(Data)
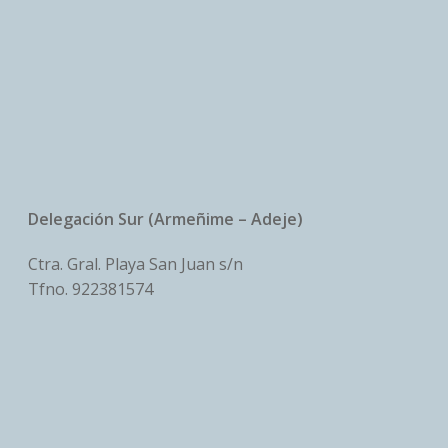
Delegación Sur (Armeñime – Adeje)
Ctra. Gral. Playa San Juan s/n
Tfno.
922381574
(End Data)
What you are asked to do: Write the listing out exactly, word for word, but omit the pictures.

Output of the task:
Delegación Sur (Armeñime – Adeje)
Ctra. Gral. Playa San Juan s/n
Tfno.
922381574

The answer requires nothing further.